Volo Protocol loses $3.5 million in exploits days after KelpDAO breach

Another day, another feat. The security crisis in blockchain-based decentralized finance (DeFi), once touted as a challenge to legacy infrastructure, is only getting worse.

The latest victim is Volo Protocol, a platform built on the Sui blockchain, where users deposit assets into yield-generating “vaults,” which function as pooled investments. Escrow tokens such as bitcoins, stablecoins, and tokenized assets are deployed using various on-chain strategies to generate returns.

Early Wednesday, the protocol confirmed a security breach that drained a total of approximately $3.5 million in digital assets from three of the vaults. Assets locked in other vaults were not affected, he said in a post on X.

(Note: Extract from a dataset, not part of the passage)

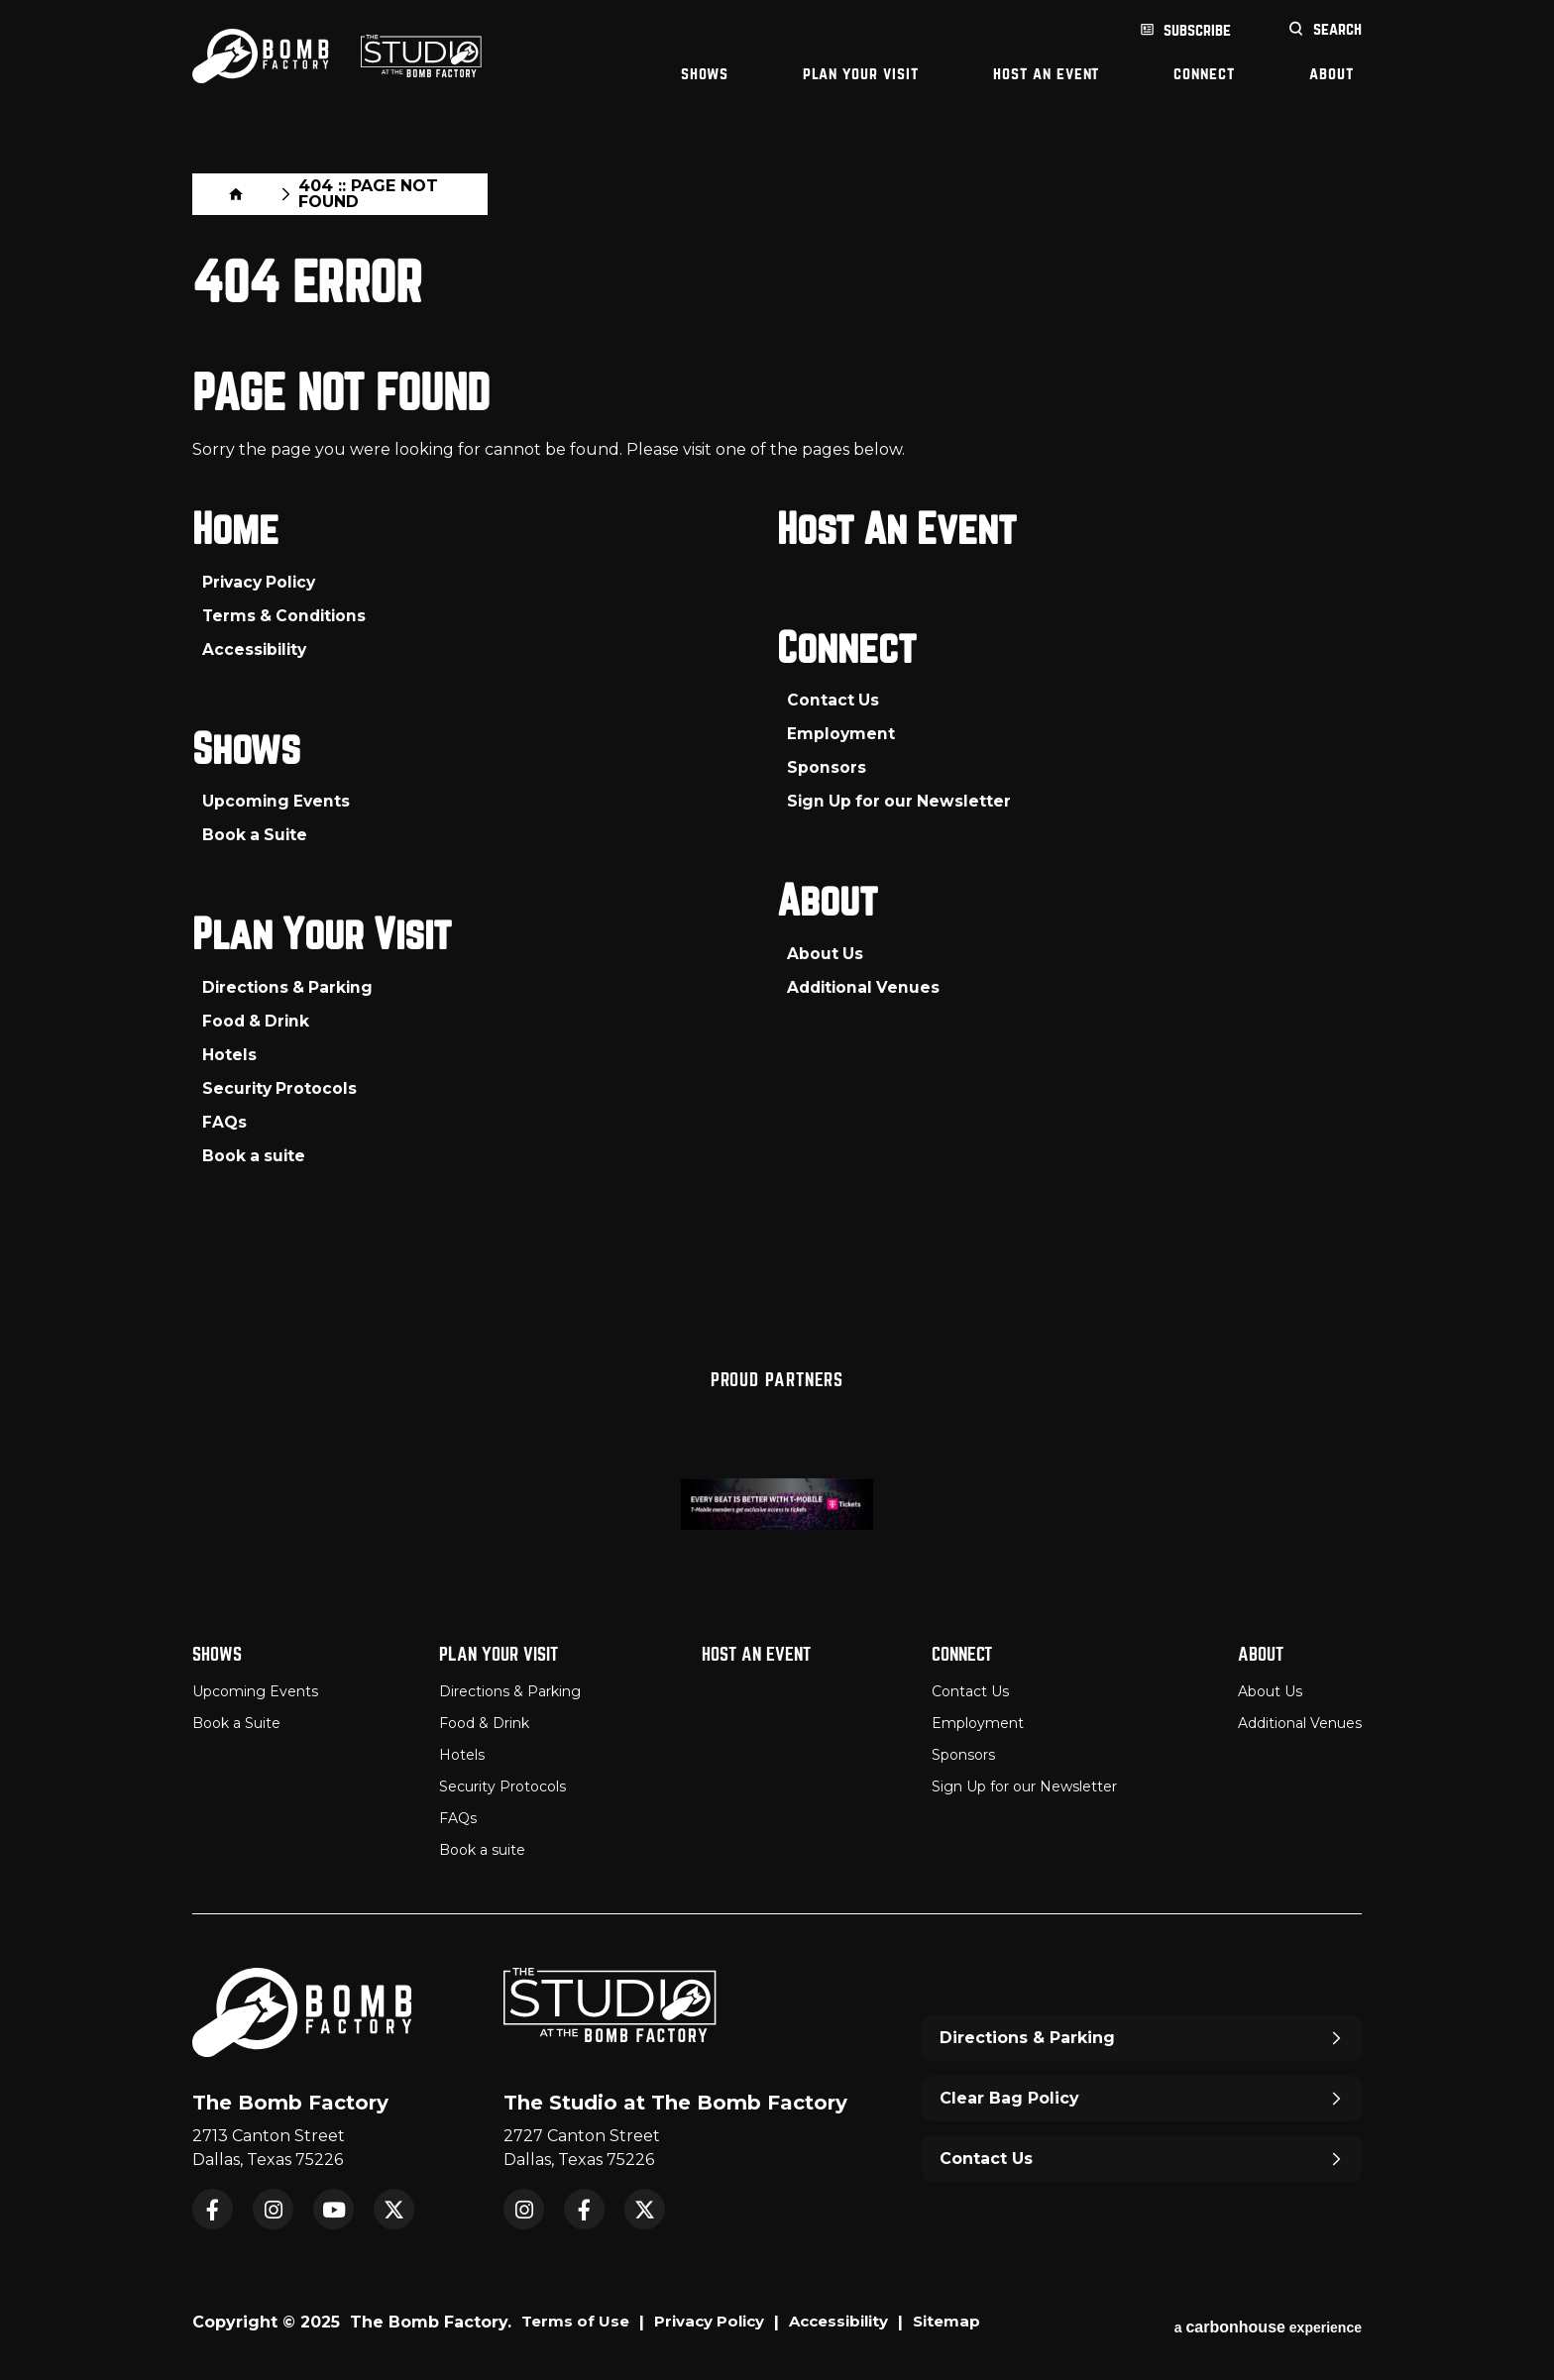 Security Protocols (281, 1087)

“The ~$28 million in TVL in all other Volo vaults is safe. The exploit was isolated to 3 specific vaults, and we have confirmed that there is no shared attack vector with the remaining vaults,” the protocol said, adding that it is “prepared to absorb” the financial loss rather than passing it on to users.

The attack affected vaults containing wrapped bitcoins (WBTC), Matridock’s tokenized gold token XAUm, and the dollar-pegged stablecoin USDC. In response, Protocol froze all vaults and began working with the Sui Foundation and on-chain investigators to contain the damage and track the funds.

Since the incident, Volo has “frozen” $500,000 in assets through coordination with ecosystem partners, meaning those funds have been frozen on-chain to prevent any movement or withdrawals. Still, most of the stolen funds remain under investigation.

Growing unrest

The breach adds to growing unrest in decentralized finance, where a series of exploits have raised questions about the security of smart contracts and protocol oversight. The timing is particularly sensitive, coming just days after the weekend’s KelpDAO exploit, in which an attacker would drain millions by artificially minting unbacked liquid tokens, rsETH.

The fallout has spread throughout DeFi, causing collateral damage to multiple protocols, including leading lending platform Aave, where users rushed to withdraw funds due to increased uncertainty.

To date, decentralized finance has suffered approximately $7.78 billion in attacks, according to data from DeFiLlama. Bridging protocols, which allow the transfer of assets across blockchains, account for another $2.9 billion in losses. Together, the figure exceeds $10 billion, roughly equivalent to the market capitalization of the 10th and 15th-ranked cryptocurrencies globally.

Volo says he will release a full autopsy once his investigation is complete and remediation steps are finalized.

But for DeFi users and investors, it’s increasingly difficult to ignore a broader pattern: While institutional adoption is accelerating, relatively little of that capital appears to be flowing toward improving security, and exploits continue to arrive in clusters.